Tuesday, January 24th 2012, 6:42 pm
Ben Franklin is generally thought to have created the first pair of bifocals. Folks who need them know they correct for both near and far vision in one pair of eyeglasses.
But one thing I'm sure Ben Franklin never dreamed of are cutting edge bifocals that refocus electronically.
Get ready kids, one of these days you will all develop the need for reading glasses or bifocals. I need them but don't like them because the magnifying part is always there.
When Daniel Brunson of Hicks Brunson Eyewear told me he had this new kind of bifocal, I was interested. These new bifocals can turn on or off the reading or magnifying part - like magic.
"All these are the frames you can use," said Daniel Brunson of the new eyewear.
"You either turn it on when you want or it stays on or the auto focus," he said. "On when you look down; off when you look up."
There is a sensor in the temple piece, and the world's smallest accelerometer emits a tiny charge into a layer of liquid crystals on the front surface of the lens. So, they're bifocals when you need them, single vision when you don't.

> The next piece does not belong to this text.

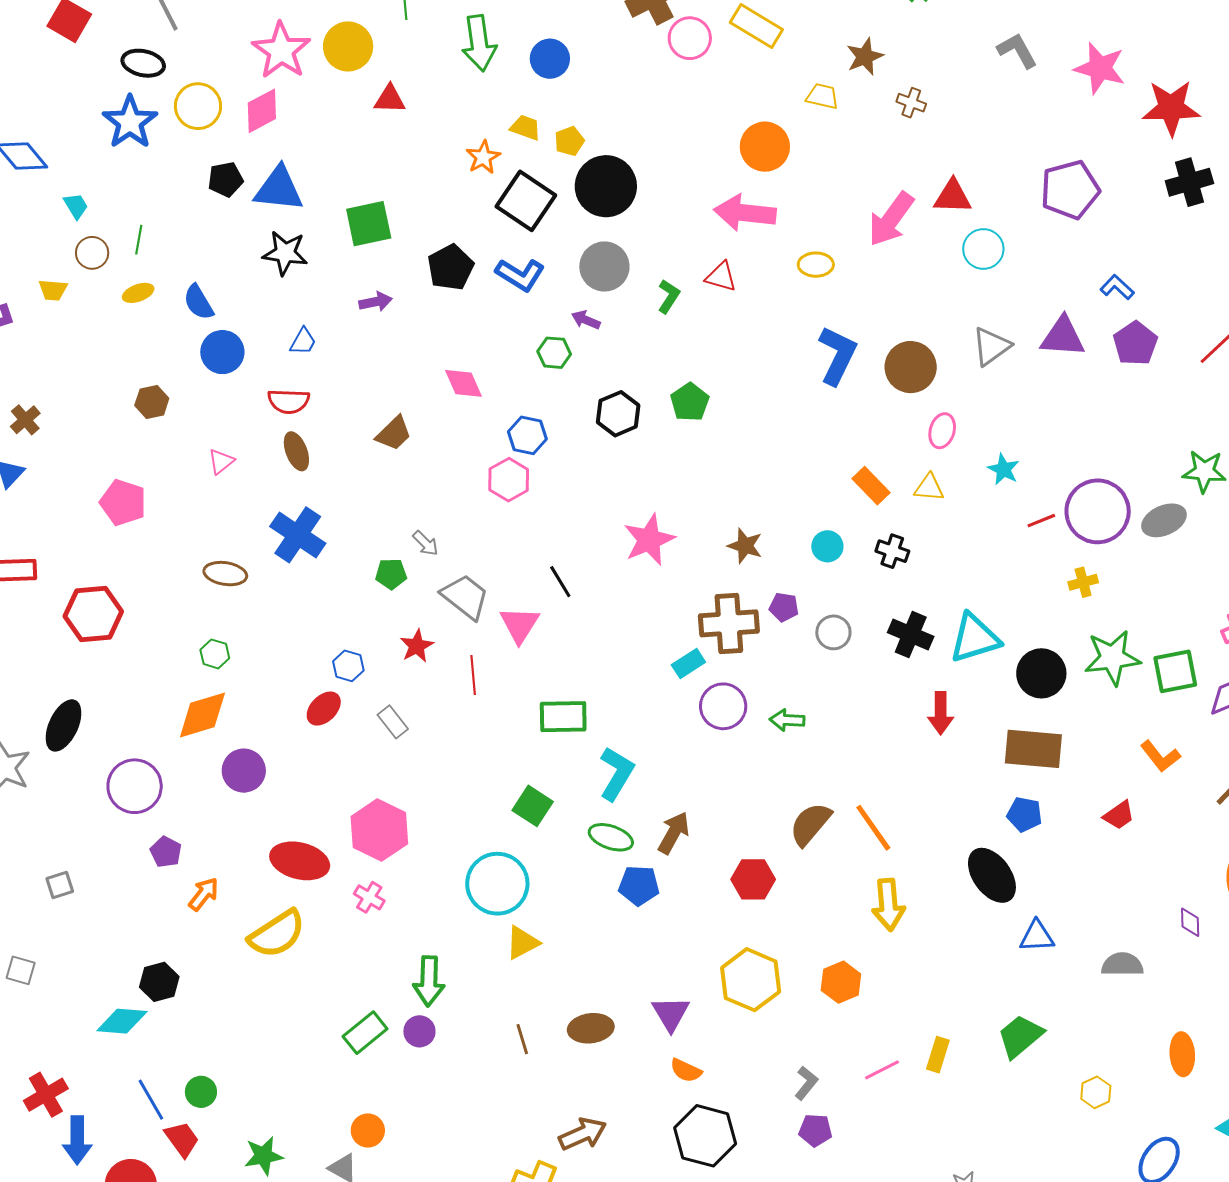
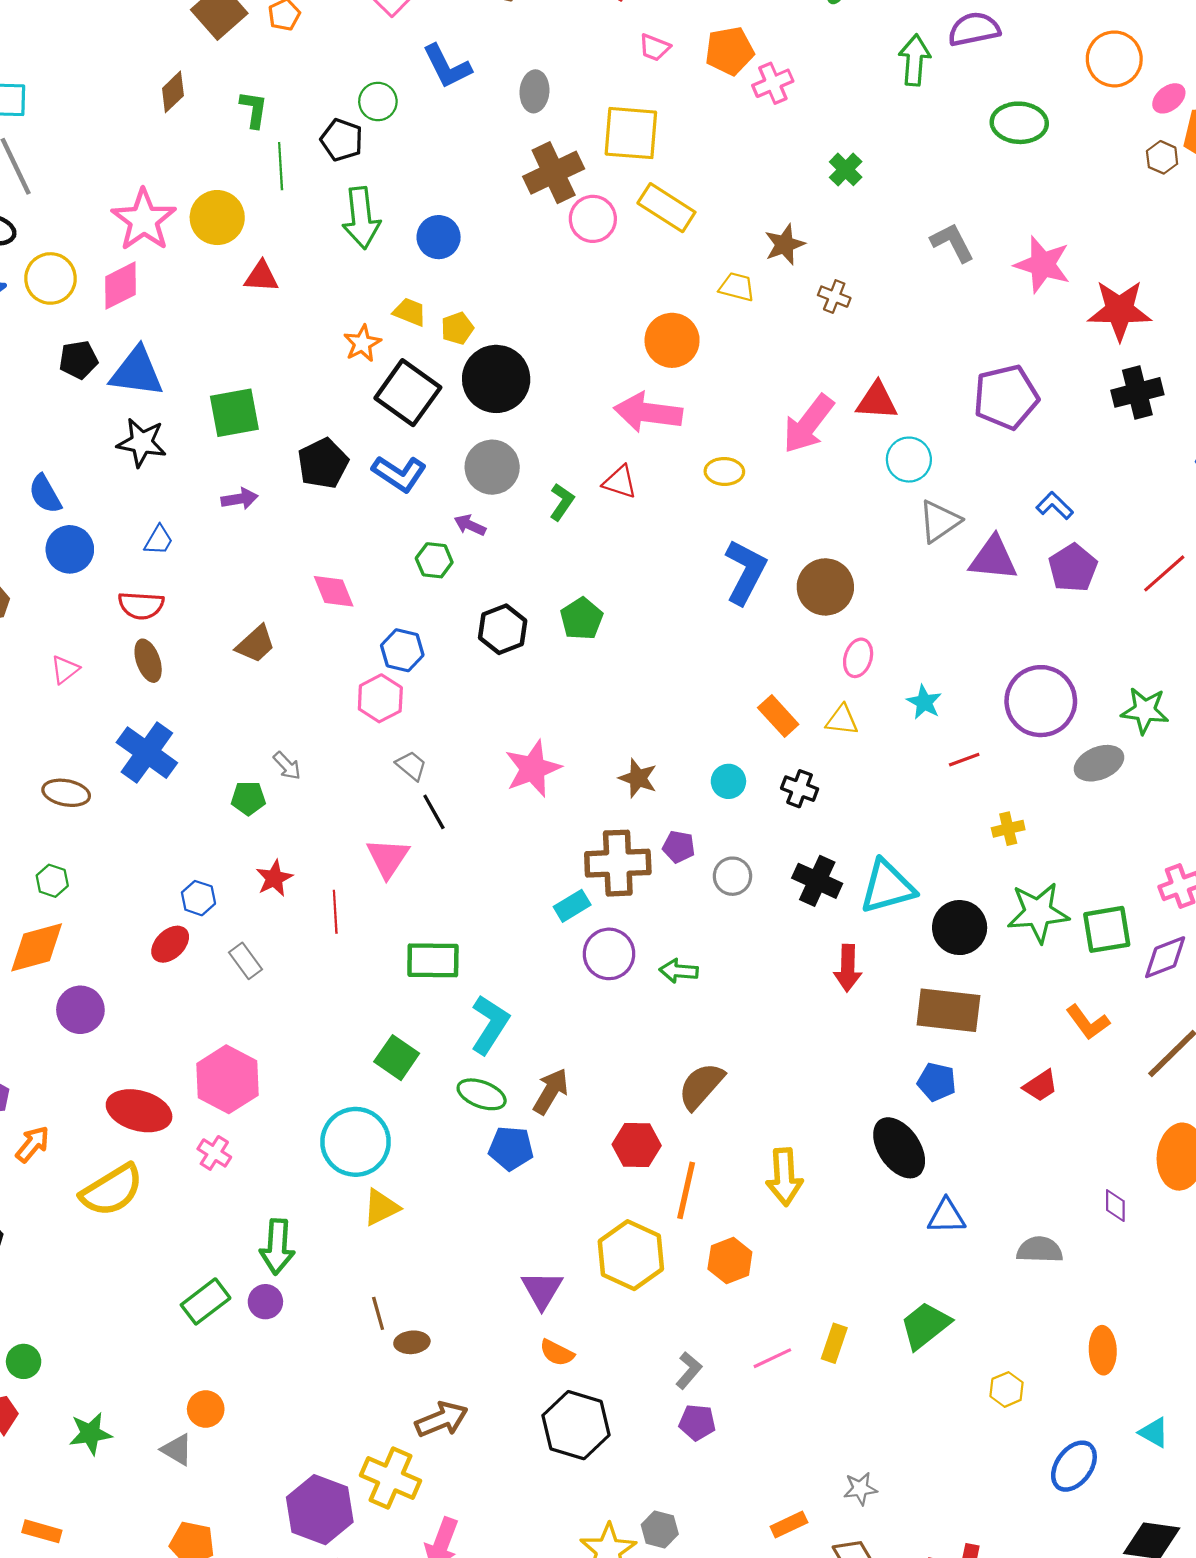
gray triangle: (991, 346) -> (939, 521), moved
purple circle: (1098, 511) -> (1041, 701), moved
gray trapezoid: (465, 597) -> (411, 766), moved, size x0.6
orange line: (873, 828) -> (686, 1190), moved, turned 46
brown ellipse: (591, 1028) -> (412, 1342), moved, size x0.7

So, you're in charge of the eyewear.
The company PixelOptics has been working on this for several years and finally developed the electronics to be small enough and light weight enough to be practical for commercial eyeglasses.
This is so new in Tulsa all he had to show me was the frames and the demo lens. You charge the electronics like your cell phone.
"A charge last two or three days," said Daniel Brunson of Hicks Brunson Eyewear.
As a glasses wearer, it's hard to find the downside - except for maybe the price, about $1,300 dollars. As with all electronics, I suppose that will come down with time. Until then I use the manual system.
Hicks Brunson Eyewear is one of only a handful of shops in the Tulsa area which will be selling the lenses.